22/11/2023
Catherine Christer Hennix passed away at her home in Istanbul, Turkey yesterday. Since the late 1960s, she has created a massaive and innovative body of work spanning minimal music, computer programming, poetry, sculpture, and light art—pushing the technical and conceptual boundaries of these media toward singular ends. She was part of the downtown music school in New York and has worked extensively with some of its key figures, including Henry Flynt and La Monte Young. In the ’70s, Hennix studied the nature and use of harmonic sound as a disciple of Pandit Pran Nath, a master of the Kirana tradition of classical Hindustani music.
For much of her life, Hennix was an enigmatic figure in musical minimalism, primarily known for her “billowing cloud” study The Electronic Harpsichord (1976). Her resurgence and later artistic activity can in many ways be credited to the advocacy of Henry Flynt, who would present the piece at tape concerts throughout the ’70s and ’80s. In 2003, Hennix returned to producing computer-generated sound works, initiating a productive two-decade run. After a long hiatus from leading ensembles, she formed the Chora(s)san Time-Court Mirage in 2005 after meeting the trombonist Hilary Jeffery, and later led the just intonation group the Kamigaku Ensemble. She toured internationally, released several archival recordings, circulated her poetic and theoretical writing, and exhibited her artwork in surveys such as Traversée du Fantasme at Stedelijk Museum, Amsterdam, and Thresholds of Perception at Empty Gallery, Hong Kong, in 2018.
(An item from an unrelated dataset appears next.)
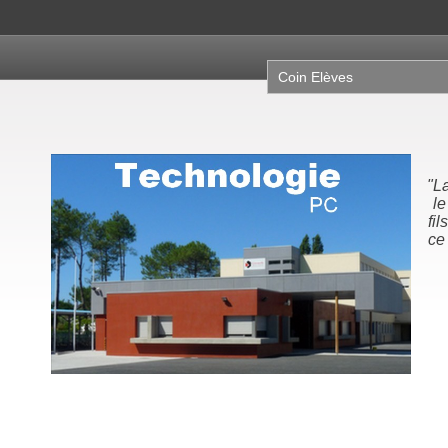
Coin Elèves
"N
la
no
While a student of Pran Nath, Hennix was introduced to Sufism—first in the Chishti Order, and later taking hand with Sheikha Fariha in the Nur Ashki Jerrahi Order—and has been dedicated to its practice ever since, integrating the devotional dimensions of Islam and Sufism into all of her work with poetry and sound. Hennix formally converted to Islam before relocating to Istanbul, where she spent the final years of her life in a wondrous immersion in the call to prayer, the sound of the One.